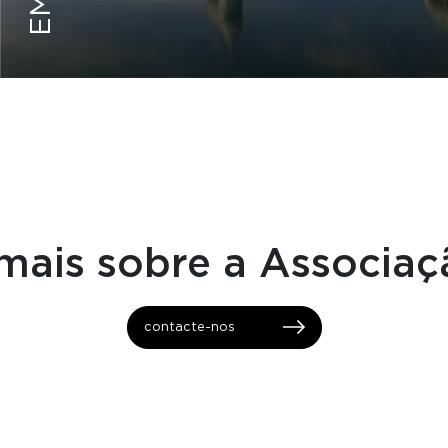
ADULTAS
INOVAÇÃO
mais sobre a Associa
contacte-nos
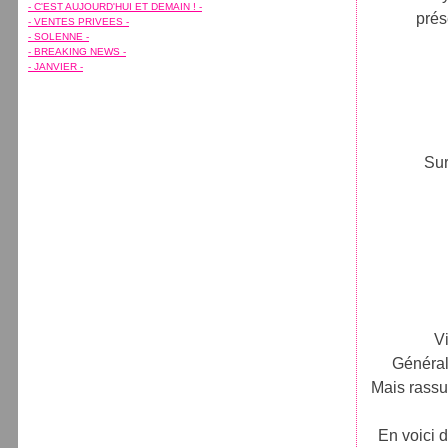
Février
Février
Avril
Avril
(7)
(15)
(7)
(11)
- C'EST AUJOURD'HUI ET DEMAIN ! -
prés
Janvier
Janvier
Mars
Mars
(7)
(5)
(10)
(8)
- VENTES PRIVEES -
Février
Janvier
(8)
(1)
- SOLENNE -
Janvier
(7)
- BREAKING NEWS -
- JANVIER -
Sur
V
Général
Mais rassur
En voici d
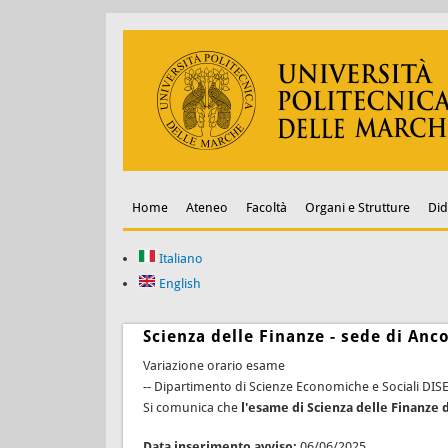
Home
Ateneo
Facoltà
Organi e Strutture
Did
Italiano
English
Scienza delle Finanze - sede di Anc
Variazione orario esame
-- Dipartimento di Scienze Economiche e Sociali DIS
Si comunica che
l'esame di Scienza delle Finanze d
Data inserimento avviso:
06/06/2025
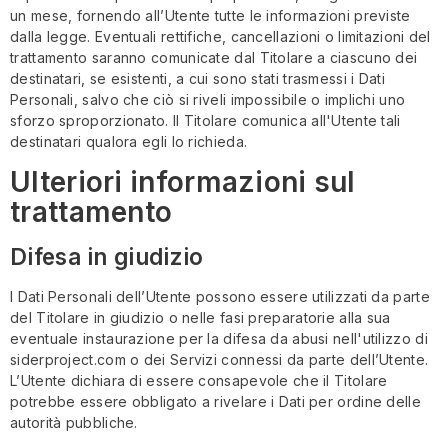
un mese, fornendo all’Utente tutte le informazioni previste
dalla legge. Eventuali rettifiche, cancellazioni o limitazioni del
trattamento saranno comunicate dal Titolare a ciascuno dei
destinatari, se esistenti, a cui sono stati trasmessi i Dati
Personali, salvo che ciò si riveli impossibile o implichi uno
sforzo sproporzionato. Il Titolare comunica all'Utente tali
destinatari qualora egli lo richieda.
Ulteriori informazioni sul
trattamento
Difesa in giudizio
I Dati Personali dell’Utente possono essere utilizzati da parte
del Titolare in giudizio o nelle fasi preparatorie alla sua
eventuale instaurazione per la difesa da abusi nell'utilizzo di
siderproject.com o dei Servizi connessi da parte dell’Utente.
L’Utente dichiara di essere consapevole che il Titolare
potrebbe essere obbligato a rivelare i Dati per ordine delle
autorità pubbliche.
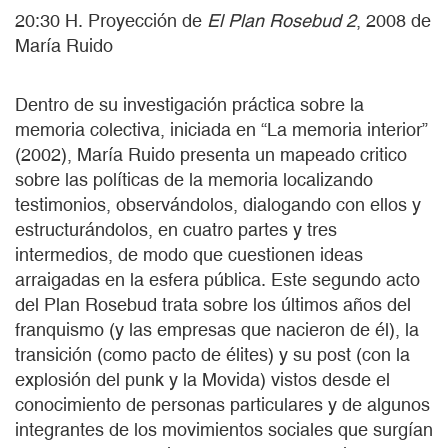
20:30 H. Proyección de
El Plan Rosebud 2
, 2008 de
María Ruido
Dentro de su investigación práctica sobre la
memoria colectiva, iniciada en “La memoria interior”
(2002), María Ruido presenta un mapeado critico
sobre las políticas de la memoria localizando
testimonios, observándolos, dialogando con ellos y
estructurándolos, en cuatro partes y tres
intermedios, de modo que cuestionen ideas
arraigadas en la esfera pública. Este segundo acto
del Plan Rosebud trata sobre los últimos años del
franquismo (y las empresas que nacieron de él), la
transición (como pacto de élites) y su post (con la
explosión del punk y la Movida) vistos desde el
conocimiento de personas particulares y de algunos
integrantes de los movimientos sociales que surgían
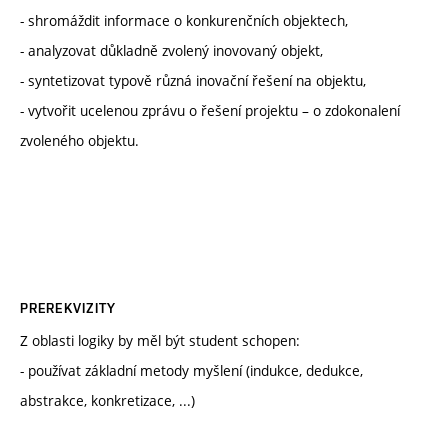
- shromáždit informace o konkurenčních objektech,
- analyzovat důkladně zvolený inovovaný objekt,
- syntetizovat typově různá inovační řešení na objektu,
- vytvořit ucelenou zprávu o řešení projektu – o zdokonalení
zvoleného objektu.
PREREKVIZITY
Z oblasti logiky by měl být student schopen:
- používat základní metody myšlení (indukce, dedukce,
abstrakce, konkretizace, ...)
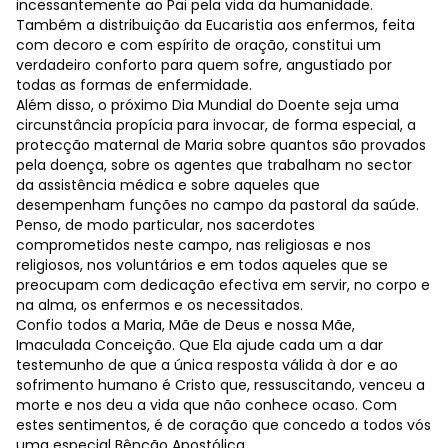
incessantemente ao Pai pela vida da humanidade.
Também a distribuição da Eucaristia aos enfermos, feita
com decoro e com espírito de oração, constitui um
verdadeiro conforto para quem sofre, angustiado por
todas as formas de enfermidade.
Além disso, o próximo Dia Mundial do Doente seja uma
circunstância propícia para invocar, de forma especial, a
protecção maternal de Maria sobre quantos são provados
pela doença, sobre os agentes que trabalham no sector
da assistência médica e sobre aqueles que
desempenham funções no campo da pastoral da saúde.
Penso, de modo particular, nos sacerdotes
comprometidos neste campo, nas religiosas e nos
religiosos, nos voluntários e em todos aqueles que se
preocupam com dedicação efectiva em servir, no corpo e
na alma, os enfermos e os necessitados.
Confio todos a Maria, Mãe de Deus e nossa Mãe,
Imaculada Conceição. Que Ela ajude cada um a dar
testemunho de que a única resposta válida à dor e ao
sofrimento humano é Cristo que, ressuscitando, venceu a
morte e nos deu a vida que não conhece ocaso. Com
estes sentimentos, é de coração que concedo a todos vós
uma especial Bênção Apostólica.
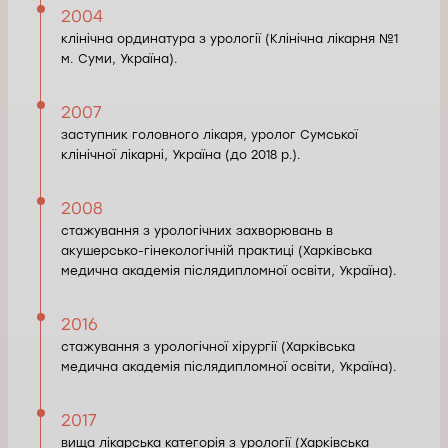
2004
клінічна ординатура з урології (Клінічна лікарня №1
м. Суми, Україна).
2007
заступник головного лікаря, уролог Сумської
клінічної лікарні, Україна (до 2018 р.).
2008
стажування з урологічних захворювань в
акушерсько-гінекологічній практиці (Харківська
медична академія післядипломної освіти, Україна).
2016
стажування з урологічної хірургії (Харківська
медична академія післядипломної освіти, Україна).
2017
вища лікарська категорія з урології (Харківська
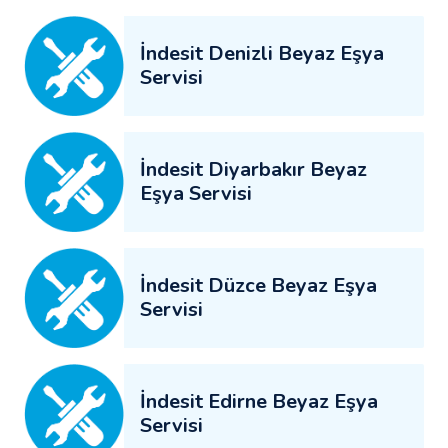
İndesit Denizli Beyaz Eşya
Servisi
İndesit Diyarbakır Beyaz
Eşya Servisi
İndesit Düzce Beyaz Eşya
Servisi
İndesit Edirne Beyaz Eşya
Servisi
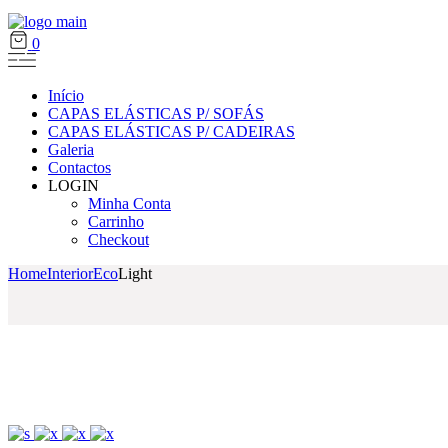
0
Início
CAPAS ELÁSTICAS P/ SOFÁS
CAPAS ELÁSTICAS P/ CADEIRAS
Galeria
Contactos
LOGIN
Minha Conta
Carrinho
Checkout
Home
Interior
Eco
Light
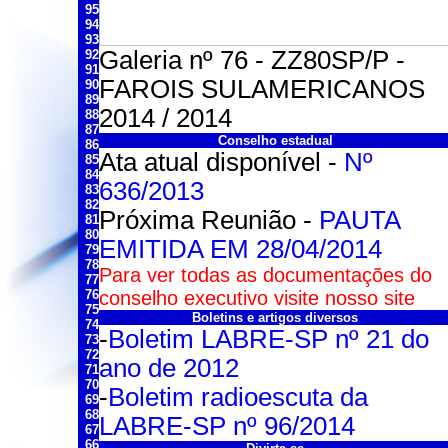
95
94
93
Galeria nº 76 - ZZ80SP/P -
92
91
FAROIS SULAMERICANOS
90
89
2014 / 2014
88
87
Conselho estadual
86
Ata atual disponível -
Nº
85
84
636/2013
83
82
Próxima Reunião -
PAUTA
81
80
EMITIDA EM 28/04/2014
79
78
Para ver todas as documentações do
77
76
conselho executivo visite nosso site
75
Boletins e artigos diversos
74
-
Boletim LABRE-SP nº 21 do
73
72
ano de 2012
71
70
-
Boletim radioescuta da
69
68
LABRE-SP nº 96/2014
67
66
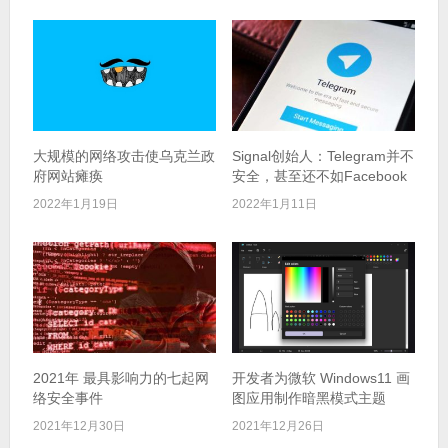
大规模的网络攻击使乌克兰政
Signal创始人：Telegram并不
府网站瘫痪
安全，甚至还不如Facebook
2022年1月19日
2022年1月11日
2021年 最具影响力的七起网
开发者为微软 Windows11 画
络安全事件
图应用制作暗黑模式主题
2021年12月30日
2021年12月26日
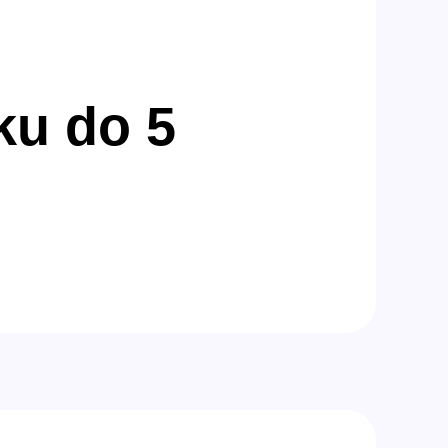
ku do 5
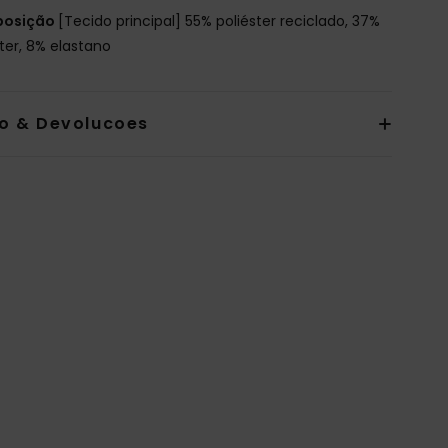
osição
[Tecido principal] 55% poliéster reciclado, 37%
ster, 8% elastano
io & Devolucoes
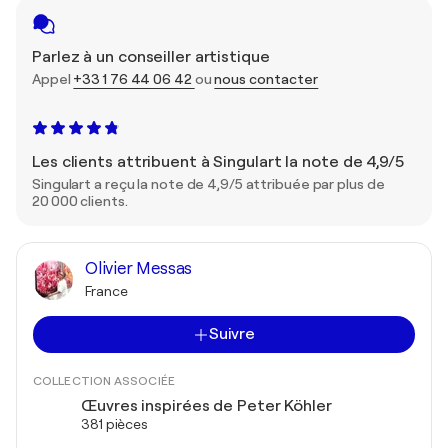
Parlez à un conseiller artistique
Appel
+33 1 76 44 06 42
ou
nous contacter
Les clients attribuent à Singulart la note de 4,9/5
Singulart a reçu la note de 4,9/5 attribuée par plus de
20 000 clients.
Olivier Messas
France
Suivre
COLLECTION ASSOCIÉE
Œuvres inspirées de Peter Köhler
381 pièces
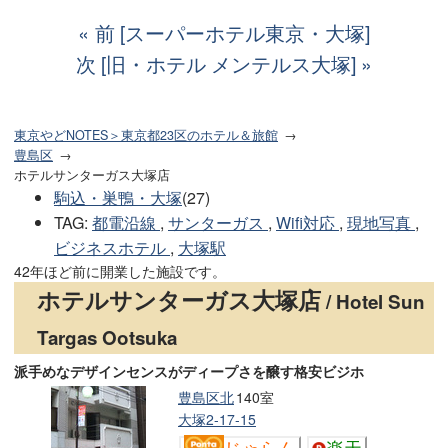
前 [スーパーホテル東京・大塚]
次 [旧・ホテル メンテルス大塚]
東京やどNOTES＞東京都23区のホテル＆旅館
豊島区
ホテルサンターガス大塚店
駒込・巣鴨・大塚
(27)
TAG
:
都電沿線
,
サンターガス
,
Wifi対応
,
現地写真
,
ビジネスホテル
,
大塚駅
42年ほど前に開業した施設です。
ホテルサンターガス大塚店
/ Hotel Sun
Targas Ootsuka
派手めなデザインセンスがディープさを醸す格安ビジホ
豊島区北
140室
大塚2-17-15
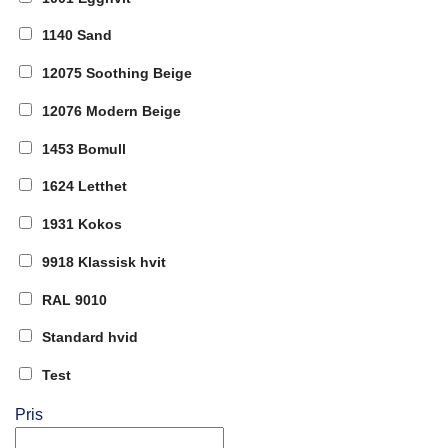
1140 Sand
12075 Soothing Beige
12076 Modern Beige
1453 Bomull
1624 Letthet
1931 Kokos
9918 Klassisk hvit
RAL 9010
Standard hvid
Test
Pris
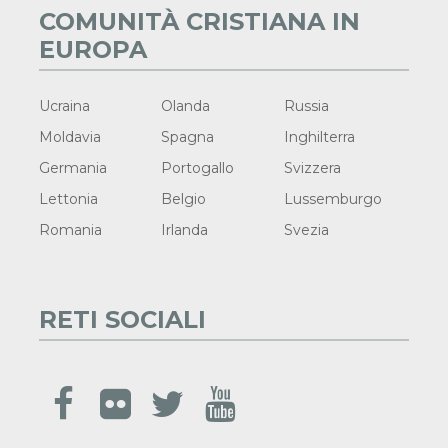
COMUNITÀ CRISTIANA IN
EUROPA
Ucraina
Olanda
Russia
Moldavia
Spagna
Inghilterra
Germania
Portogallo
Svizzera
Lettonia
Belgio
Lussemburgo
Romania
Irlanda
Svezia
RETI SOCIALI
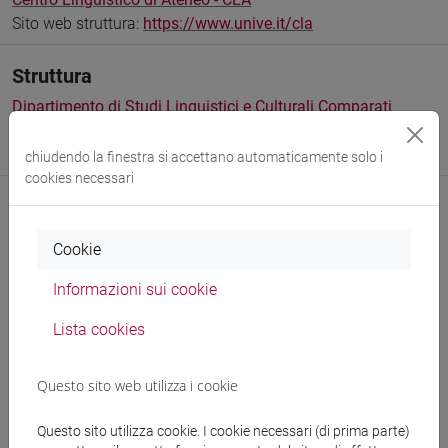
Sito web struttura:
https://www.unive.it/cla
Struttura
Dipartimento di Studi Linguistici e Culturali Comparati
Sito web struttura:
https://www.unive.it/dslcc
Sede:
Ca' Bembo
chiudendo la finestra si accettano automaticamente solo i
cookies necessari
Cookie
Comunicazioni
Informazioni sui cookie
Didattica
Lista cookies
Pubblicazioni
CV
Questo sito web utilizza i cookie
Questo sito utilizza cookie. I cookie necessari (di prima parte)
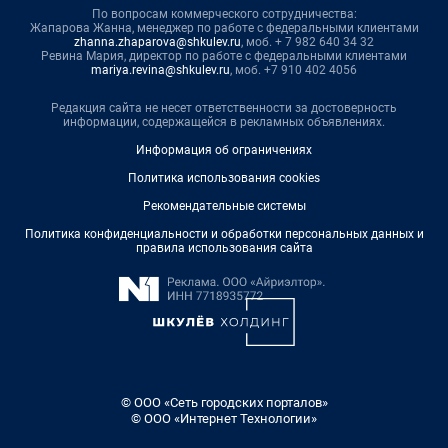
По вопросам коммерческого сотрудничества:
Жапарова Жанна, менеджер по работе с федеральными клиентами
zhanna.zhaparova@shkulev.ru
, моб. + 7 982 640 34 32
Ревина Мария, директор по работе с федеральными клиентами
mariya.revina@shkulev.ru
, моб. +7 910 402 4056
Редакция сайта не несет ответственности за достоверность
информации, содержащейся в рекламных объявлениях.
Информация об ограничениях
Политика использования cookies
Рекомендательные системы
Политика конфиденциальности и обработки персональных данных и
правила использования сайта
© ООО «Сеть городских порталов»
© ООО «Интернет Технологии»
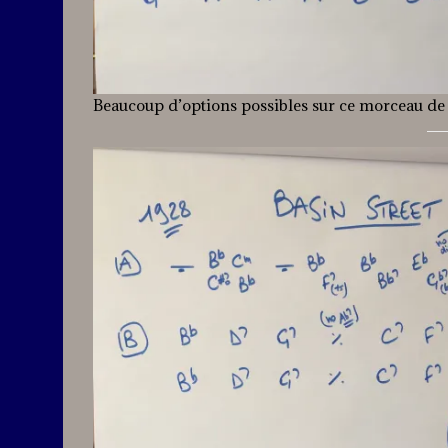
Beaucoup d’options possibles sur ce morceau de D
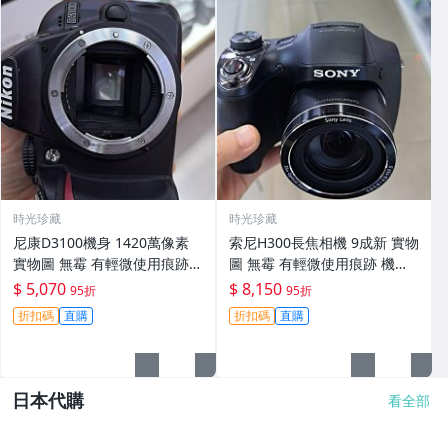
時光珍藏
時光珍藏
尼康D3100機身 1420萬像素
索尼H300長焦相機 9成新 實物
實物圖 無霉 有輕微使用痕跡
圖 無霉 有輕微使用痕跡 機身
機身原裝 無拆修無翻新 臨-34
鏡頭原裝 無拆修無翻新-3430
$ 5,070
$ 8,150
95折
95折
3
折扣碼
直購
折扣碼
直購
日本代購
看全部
::::
Aim of the exercise
In the material above, one part opens with the line containing "transición (como pacto" and closes with the line containing "PREREKVIZITY". Write out that part exactly and skip its pictures.

Result for this task
transición (como pacto de élites) y su post (con la
explosión del punk y la Movida) vistos desde el
conocimiento de personas particulares y de algunos
integrantes de los movimientos sociales que surgían
- shromáždit informace o konkurenčních objektech,
- analyzovat důkladně zvolený inovovaný objekt,
- syntetizovat typově různá inovační řešení na objektu,
- vytvořit ucelenou zprávu o řešení projektu – o zdokonalení
zvoleného objektu.
PREREKVIZITY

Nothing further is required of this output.